▶ _TASK DIRECTIONS_:
Only these lines of the data below are wanted: the one with "The image size is (435, 2576).", the one with "What do you see at coordinates (118, 101)", and any lines between them, each repeated exactly.
Top of DATASET EXCERPTS
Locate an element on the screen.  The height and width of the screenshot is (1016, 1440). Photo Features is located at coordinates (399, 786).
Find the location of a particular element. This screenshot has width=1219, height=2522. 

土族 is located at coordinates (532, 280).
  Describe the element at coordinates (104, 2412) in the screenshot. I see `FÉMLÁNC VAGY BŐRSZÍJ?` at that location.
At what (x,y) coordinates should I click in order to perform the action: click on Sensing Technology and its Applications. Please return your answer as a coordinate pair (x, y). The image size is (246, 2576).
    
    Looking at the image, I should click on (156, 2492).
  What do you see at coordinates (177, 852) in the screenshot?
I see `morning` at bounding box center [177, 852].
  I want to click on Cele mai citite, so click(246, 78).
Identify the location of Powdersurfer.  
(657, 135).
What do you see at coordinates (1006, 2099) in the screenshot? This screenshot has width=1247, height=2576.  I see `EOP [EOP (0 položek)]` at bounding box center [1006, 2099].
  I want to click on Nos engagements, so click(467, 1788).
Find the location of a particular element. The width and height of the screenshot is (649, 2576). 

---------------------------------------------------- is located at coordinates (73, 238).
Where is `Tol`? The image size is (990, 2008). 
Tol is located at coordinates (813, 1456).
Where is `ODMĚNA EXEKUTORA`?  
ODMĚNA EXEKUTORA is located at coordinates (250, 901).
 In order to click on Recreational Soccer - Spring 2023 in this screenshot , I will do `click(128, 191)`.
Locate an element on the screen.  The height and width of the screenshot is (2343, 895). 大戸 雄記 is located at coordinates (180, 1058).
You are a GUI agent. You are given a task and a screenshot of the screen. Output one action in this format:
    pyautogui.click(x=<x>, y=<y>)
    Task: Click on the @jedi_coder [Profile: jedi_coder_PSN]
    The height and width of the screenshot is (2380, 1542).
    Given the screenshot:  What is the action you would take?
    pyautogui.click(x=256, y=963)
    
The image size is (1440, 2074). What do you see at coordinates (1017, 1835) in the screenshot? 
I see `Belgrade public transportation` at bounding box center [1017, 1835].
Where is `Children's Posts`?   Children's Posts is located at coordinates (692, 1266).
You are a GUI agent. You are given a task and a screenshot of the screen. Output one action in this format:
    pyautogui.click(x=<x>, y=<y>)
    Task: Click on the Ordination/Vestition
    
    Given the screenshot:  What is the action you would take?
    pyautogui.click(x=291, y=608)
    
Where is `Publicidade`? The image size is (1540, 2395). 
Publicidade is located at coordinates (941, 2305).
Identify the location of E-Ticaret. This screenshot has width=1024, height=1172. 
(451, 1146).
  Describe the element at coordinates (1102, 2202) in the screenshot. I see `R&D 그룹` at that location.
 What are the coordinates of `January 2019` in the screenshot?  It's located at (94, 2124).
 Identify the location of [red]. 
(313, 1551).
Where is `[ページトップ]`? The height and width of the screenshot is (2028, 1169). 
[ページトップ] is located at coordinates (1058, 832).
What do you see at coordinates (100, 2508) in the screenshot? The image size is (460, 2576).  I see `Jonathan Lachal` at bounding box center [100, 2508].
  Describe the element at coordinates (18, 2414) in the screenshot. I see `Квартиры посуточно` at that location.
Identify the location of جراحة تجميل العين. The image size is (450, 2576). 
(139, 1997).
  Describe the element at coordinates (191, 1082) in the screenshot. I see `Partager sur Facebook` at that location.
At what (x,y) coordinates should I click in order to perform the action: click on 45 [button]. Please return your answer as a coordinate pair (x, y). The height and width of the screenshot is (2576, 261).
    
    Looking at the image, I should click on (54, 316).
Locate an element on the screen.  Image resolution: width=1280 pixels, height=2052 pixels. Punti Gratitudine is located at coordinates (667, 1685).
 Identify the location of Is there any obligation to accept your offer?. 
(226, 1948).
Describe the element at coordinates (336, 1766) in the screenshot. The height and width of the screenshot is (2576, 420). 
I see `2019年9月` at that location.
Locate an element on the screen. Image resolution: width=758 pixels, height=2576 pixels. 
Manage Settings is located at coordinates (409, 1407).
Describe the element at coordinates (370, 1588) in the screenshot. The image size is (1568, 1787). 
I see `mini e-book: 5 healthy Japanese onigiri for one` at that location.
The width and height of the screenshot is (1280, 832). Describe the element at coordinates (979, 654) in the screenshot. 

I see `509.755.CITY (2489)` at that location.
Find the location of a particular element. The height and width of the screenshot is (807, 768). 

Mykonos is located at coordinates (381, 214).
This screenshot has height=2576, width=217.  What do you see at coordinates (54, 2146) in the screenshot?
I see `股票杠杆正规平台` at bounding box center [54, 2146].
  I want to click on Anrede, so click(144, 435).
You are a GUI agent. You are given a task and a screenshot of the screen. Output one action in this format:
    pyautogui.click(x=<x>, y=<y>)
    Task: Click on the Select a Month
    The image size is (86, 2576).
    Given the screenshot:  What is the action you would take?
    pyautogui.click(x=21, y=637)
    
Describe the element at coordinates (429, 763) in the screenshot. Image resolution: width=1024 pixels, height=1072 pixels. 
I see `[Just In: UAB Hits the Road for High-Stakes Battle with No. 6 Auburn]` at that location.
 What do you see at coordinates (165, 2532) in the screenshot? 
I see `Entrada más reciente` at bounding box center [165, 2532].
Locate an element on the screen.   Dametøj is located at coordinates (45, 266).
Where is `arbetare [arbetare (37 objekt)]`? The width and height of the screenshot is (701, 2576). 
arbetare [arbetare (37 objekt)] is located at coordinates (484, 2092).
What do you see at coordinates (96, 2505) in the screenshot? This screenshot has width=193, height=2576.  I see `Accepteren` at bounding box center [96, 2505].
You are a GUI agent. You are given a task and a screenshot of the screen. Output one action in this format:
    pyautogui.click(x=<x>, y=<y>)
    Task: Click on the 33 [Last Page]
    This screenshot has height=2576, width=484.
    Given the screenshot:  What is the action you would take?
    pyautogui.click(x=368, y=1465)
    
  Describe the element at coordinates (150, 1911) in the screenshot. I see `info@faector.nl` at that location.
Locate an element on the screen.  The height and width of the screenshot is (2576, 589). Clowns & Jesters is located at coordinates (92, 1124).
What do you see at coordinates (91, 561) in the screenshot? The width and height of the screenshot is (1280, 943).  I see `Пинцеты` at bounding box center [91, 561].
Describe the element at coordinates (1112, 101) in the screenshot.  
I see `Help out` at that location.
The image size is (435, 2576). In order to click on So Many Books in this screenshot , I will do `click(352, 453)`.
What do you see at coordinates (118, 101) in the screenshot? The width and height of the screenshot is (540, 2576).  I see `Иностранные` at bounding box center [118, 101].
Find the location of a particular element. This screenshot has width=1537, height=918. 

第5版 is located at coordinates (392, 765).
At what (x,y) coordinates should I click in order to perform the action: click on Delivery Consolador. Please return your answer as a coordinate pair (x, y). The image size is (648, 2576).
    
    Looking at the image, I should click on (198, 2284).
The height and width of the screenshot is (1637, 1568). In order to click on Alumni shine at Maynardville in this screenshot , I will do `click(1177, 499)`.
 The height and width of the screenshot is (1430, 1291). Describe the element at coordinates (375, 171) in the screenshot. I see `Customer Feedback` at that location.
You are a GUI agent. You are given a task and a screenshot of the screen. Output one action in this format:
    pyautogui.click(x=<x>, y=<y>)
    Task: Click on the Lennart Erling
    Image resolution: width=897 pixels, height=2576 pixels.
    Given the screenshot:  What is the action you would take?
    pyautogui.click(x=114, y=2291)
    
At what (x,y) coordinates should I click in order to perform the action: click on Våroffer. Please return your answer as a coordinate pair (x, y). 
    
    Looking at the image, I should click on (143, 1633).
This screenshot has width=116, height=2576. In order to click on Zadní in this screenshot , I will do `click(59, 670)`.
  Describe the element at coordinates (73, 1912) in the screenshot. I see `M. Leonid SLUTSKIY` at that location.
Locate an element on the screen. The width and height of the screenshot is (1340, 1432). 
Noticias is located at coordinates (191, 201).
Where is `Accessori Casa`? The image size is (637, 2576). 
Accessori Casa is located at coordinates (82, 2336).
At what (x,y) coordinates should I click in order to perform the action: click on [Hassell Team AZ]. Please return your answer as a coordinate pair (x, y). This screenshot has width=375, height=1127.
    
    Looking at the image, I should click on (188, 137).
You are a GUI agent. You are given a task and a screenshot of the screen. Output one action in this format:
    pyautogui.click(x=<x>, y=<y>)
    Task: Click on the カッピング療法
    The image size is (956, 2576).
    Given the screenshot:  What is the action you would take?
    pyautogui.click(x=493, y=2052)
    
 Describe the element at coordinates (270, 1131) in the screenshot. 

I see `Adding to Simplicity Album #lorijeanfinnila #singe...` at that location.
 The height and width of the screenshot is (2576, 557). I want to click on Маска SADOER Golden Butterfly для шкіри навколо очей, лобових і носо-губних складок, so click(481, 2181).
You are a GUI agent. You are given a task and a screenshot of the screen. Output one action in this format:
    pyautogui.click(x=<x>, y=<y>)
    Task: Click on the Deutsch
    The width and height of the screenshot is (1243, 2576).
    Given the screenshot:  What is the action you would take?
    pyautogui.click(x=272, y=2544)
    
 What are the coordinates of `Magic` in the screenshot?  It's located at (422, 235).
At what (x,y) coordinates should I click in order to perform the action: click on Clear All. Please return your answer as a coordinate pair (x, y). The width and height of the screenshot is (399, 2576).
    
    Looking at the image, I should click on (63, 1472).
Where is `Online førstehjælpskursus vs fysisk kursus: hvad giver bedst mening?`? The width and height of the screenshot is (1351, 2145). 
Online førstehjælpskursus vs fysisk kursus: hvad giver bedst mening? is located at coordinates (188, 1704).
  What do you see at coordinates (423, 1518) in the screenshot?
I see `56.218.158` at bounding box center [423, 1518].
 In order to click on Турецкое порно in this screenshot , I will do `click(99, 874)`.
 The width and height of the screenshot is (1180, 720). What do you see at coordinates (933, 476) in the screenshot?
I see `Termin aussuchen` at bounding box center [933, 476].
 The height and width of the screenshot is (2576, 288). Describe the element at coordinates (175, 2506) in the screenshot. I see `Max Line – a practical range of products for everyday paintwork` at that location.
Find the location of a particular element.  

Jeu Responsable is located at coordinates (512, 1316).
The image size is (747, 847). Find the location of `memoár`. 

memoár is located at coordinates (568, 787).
Bottom of DATASET EXCERPTS
▶ _OUTPUT OF THE EXERCISE_:
The image size is (435, 2576). In order to click on So Many Books in this screenshot , I will do `click(352, 453)`.
What do you see at coordinates (118, 101) in the screenshot? The width and height of the screenshot is (540, 2576).  I see `Иностранные` at bounding box center [118, 101].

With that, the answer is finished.